Saved data entries

# # # # #

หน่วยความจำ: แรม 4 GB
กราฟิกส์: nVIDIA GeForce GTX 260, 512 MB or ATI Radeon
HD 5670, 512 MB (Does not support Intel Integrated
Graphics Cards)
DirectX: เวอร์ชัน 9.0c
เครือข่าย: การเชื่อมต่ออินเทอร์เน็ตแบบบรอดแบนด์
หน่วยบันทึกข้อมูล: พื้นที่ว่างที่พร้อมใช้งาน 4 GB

# # # # #

Work to complete: Write out each entry again, character for character.

Your solution:
หน่วยความจำ: แรม 4 GB
กราฟิกส์: nVIDIA GeForce GTX 260, 512 MB or ATI Radeon
HD 5670, 512 MB (Does not support Intel Integrated
Graphics Cards)
DirectX: เวอร์ชัน 9.0c
เครือข่าย: การเชื่อมต่ออินเทอร์เน็ตแบบบรอดแบนด์
หน่วยบันทึกข้อมูล: พื้นที่ว่างที่พร้อมใช้งาน 4 GB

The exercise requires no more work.